Analysis of power for double-tail current dynamic latch comparator

Abstract

The necessity of low-power, high-speed, and area proficient data converters makes dynamic cross-coupled latch based comparator more suitable for power efficiency and to maximize speed. In this paper, an investigation on the power of dynamic comparator is presented and the analytical expressions are derived. Since the dynamic comparator is a linear periodically time-variant system, use of a classical current model of CMOS with the assumption that the transistor remains in saturation is not valid for analysis. Here, the analytical expression of power is derived using the current model of CMOS, which is valid in all operational regions of the transistor.

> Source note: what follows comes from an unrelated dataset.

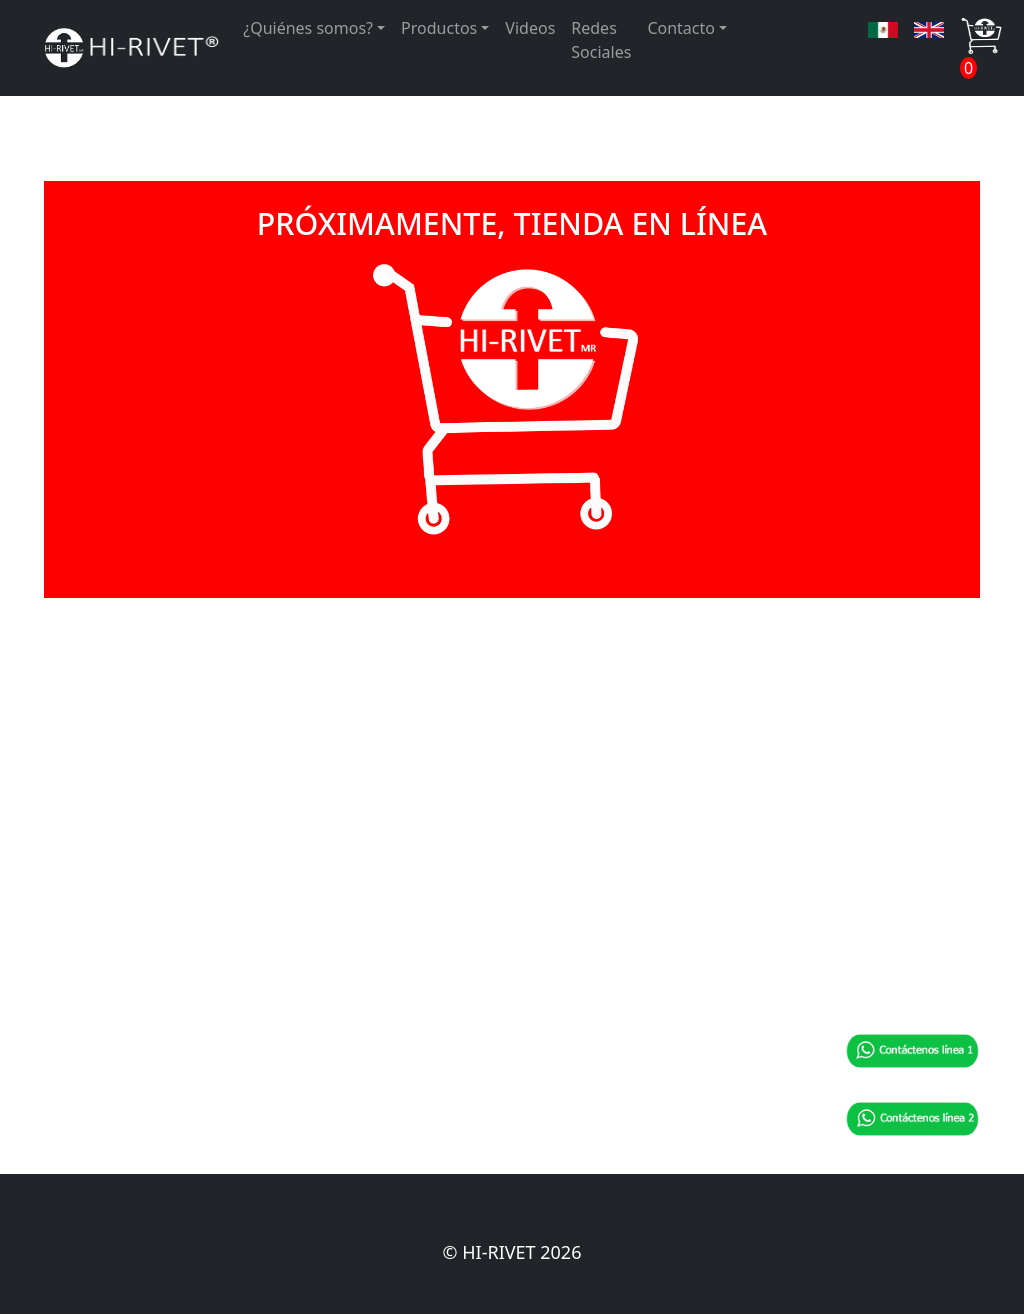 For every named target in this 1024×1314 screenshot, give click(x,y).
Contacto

With the help of these analytical expressions, designers can obtain an intuition about the main contributors to the power consumption and fully explore the trade-off in terms of performance parameters such as speed, power, and power delay product (PDP). The circuit is designed and simulated in GPDK 90 nm CMOS technology. The circuit design is optimized for performance parameters using both, analytical expressions and parametric variation simulations. Post-layout simulations are also carried out for the design. The results confirm a significant reduction in the performance parameters. The maximum frequency can be increased up to 4.2 GHz at a supply of 1 V, at the power of 33 μW, delay of 51.76 ps, and has a layout size of 7.2 μm × 8.1 μm. The results verify the effectiveness of the presented analysis.